Damit begibt sich die Justiz aber auf gefährliches Terrain

von Dr. Martina Salomon

über Judikatur und Wahrnehmung

Derzeit stehen Richter hoch im Kurs, die „ihren“ Angeklagten aus der Politik Moralpredigten halten. Auch wenn Alfons Mensdorff-Pouilly am Donnerstag mangels Beweisen freigesprochen werden musste, können sich viele Rechtsexperten des Eindrucks nicht erwehren, dass Urteile häufiger von moralischen Erwägungen denn vom Strafrecht angetrieben sind.
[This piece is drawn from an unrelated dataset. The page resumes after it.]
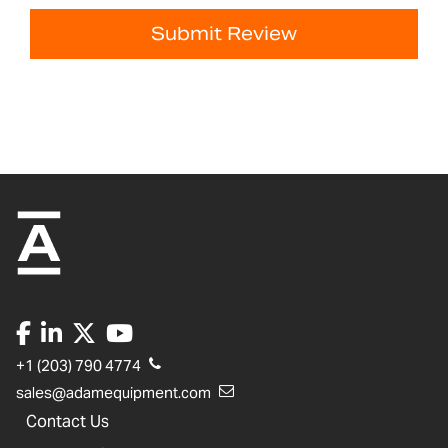
Submit Review
+1 (203) 790 4774
sales@adamequipment.com
Contact Us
Damit begibt sich die Justiz aber auf gefährliches Terrain. Denn das bedeutet: Wenn die veröffentlichte Meinung den Kopf des Angeklagten fordert, dann wird dieser auf dem Silbertablett präsentiert. Der Applaus für „mutige“ Richter und Richterinnen ist damit ja garantiert. Keine Frage, Ernst Strasser, der grottenschlechte Geheimdienst-Darsteller, und Josef Martinz, der „nützliche Idiot“ Haiders, haben Strafe verdient. Aber nicht weil sie sich schlecht verteidigt haben oder „Ungustln“ sind, sondern weil sie gegen Gesetze verstoßen haben. Aber vier Jahre unbedingte Haft für den einen und fünfeinhalb für den anderen (beide noch nicht rechtskräftig) ist für bisher unbescholtene Personen ungewöhnlich, wenn nicht sogar unverhältnismäßig. Hier werden Exempel statuiert.
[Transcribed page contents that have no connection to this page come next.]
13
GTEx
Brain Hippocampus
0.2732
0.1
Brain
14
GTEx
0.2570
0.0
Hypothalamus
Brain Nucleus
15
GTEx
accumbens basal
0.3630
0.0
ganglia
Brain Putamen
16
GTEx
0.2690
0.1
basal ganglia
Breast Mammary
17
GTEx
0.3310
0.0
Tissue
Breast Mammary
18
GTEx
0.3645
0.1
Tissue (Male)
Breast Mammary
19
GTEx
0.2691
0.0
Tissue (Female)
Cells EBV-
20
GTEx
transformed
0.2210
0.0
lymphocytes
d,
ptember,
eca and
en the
Das war bei Helmut Elsner kaum anders. Auch er galt als unsympathischer Despot, hat daher die ganz große Justiz-Keule zu spüren bekommen. Andere hingegen, wie der smarte Wolfgang Flöttl, verließen den Gerichtssaal unbehelligt. Und da reden wir noch gar nicht vom Systemfehler, wonach Verbrechen gegen Leib und Leben deutlich milder geahndet werden als jene gegen Hab und Gut. Auch renommierten Strafrechtsprofessoren wurde angesichts der „moralischen“ Begründung der „Präventiv-Urteile“ gegen Strasser und Martinz etwas mulmig.
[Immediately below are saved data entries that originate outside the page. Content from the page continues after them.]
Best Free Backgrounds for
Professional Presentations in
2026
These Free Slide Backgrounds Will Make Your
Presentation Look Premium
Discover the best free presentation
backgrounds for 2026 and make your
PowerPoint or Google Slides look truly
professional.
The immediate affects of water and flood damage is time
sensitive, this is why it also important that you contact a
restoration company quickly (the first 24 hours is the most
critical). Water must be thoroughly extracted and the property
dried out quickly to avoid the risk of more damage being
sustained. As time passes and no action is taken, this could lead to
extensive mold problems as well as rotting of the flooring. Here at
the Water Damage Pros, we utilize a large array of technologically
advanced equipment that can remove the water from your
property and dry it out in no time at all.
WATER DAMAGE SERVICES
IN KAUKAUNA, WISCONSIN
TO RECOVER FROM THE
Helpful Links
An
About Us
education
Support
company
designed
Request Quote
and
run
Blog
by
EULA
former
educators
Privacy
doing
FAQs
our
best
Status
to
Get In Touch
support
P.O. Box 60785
Richter sollen kühl und aufgrund erwiesener Fakten urteilen, aber sich lieber nicht als Moralinstanz aufspielen. Die Frage des Richters, ob sich Mensdorff-Pouilly noch in den Spiegel schauen könne, ist entbehrlich. Es zeigt nur, dass ihm klar ist: Gegen den ausgefuchsten Grafen ist Strasser ein Dilettant. Aber vielleicht schauen die heimischen Richter ja nur zu viel fern. In den US-Anwaltsserien neigen Richter nämlich auch zum Predigen.